Alttagsproble mit dem PC, Erlebnisse bei der Arbeit auf dem Markt
Aus dem Vietnamblog
Auf der Intensivstation wurde unsere Freundin gleich an den Tropf gehängt. Ich fühlte mich in tiefste DDR Zeiten rückversetzt, als ich sah, wie die Kanüle gelegt wurde. Die Kanüle wurde wie früher gelegt und unsere Kranke durfte den Arm nicht mehr bewegen.
Wir entschieden uns dann draußen auf dem Gang zu warten. Eine Vietnamesin mit 2 kleinen Kindern saß weinend auf dem Boden vor der Station. Nach unsere Frage erklärte der Dolmetscher, daß ihr Mann krank auf der Intensiven lag, aber nicht behandelt würde. Erst müßten 100000 Dong bezahlt werden. Das sind etwa 5€. Das Geld hatte die Familie nicht. Wir haben der Frau umgerechnet etwa 35 € in den Schoß gelegt. Sie ist sofort los, um zu bezahlen. Aber es war schon zu spät.
Ihr Mann ist gestorben.
Bei uns hier in Deutschland könnte das bei unserer Gesundheitspolitik leider auch passieren. Wer keine Krankenversicherung hat ( und davon gibt es einige), der hat fast die gleichen Probleme.
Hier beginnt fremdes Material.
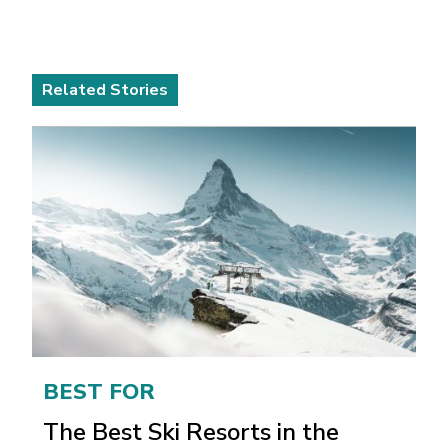
Related Stories
BEST FOR
The Best Ski Resorts in the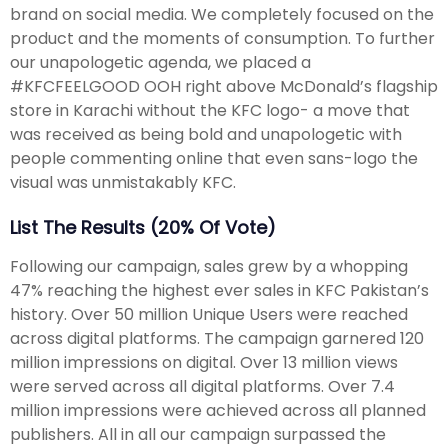
brand on social media. We completely focused on the
product and the moments of consumption. To further
our unapologetic agenda, we placed a
#KFCFEELGOOD OOH right above McDonald’s flagship
store in Karachi without the KFC logo- a move that
was received as being bold and unapologetic with
people commenting online that even sans-logo the
visual was unmistakably KFC.
List The Results (20% Of Vote)
Following our campaign, sales grew by a whopping
47% reaching the highest ever sales in KFC Pakistan’s
history. Over 50 million Unique Users were reached
across digital platforms. The campaign garnered 120
million impressions on digital. Over 13 million views
were served across all digital platforms. Over 7.4
million impressions were achieved across all planned
publishers. All in all our campaign surpassed the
Jedenfalls mußte unsere Freundin über Nacht im Krankenhaus bleiben. Ihr wurde ein Zimmer zugewiesen in dem auch ihr Mann mit übernachten konnte. In dem Zimmer war eine separate Toilette. Als ich mir die Hände dort gewaschen habe, hatte ich plötzlich nasse Füße. Aber die Toilette war wenigstens angeschlossen.
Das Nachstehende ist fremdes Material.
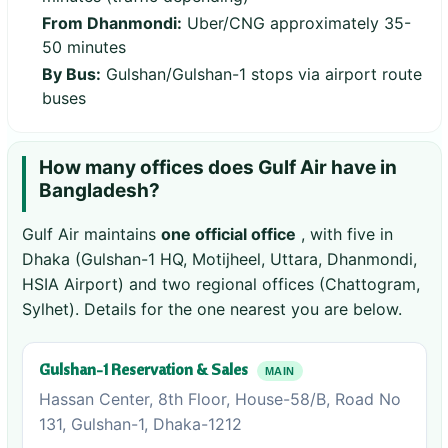
From Dhanmondi:
Uber/CNG approximately 35-
50 minutes
By Bus:
Gulshan/Gulshan-1 stops via airport route
buses
How many offices does Gulf Air have in
Bangladesh?
Gulf Air maintains
one official office
, with five in
Dhaka (Gulshan-1 HQ, Motijheel, Uttara, Dhanmondi,
HSIA Airport) and two regional offices (Chattogram,
Sylhet). Details for the one nearest you are below.
Gulshan-1 Reservation & Sales
MAIN
Hassan Center, 8th Floor, House-58/B, Road No
131, Gulshan-1, Dhaka-1212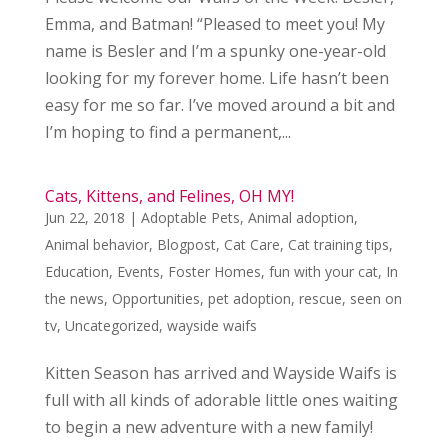
Emma, and Batman! “Pleased to meet you! My
name is Besler and I’m a spunky one-year-old
looking for my forever home. Life hasn’t been
easy for me so far. I’ve moved around a bit and
I’m hoping to find a permanent,...
Cats, Kittens, and Felines, OH MY!
Jun 22, 2018
|
Adoptable Pets
,
Animal adoption
,
Animal behavior
,
Blogpost
,
Cat Care
,
Cat training tips
,
Education
,
Events
,
Foster Homes
,
fun with your cat
,
In
the news
,
Opportunities
,
pet adoption
,
rescue
,
seen on
tv
,
Uncategorized
,
wayside waifs
Kitten Season has arrived and Wayside Waifs is
full with all kinds of adorable little ones waiting
to begin a new adventure with a new family!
Unsere Freundin war sicherlich eine der ersten Ausländerinnen in diesem Krankenhaus. Ständig hatte sie Besuch von Vietnamesen, die nur mal schnell "den Kopf durch die Tür gesteckt haben. Die Schwestern kümmerten sich rührend um sie. Besonders eine junge Ärztin mit Englischkenntnissen fragte immer nach, ob alles in Ordnung sei. Und auch das sei gesagt, - als wir uns mit einem kleinen Präsent bedanken wollten, wurde dies von ihr abgelehnt. Sie habe nur ihre Arbeit getan. Aber dies war eine Ausnahme.
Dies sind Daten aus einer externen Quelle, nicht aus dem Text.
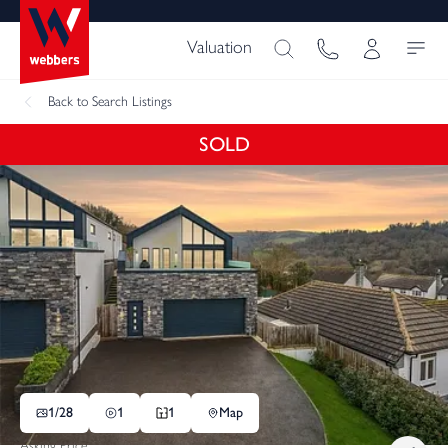
Valuation
Back
to Search Listings
SOLD
1/
28
1
1
Map
Asking Price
Am anderen Tag konnte unsere Freundin schon wieder entlassen werden, zwar noch etwas wacklig auf den Beinen, aber fieberfrei und bei einem einigermaßen stabilen Befinden. Wie sich später herausstellte, hatte sie viel zu wenig getrunken. Der Elektrolythaushalt des Körpers war total aus den Gleisen. Wie uns gesagt wurde, gibt es dabei einen Punkt ohne Wiederkehr. Man muß allerdings dazu wissen, daß man durch den leichten Wind der zu unserer Zeit immer präsent war, den Durst irgenwie nicht gespürt hat. Wir hatten unsere Lehren daraus gezogen und sind nur noch mit Wasserflaschen unterwegs gewesen.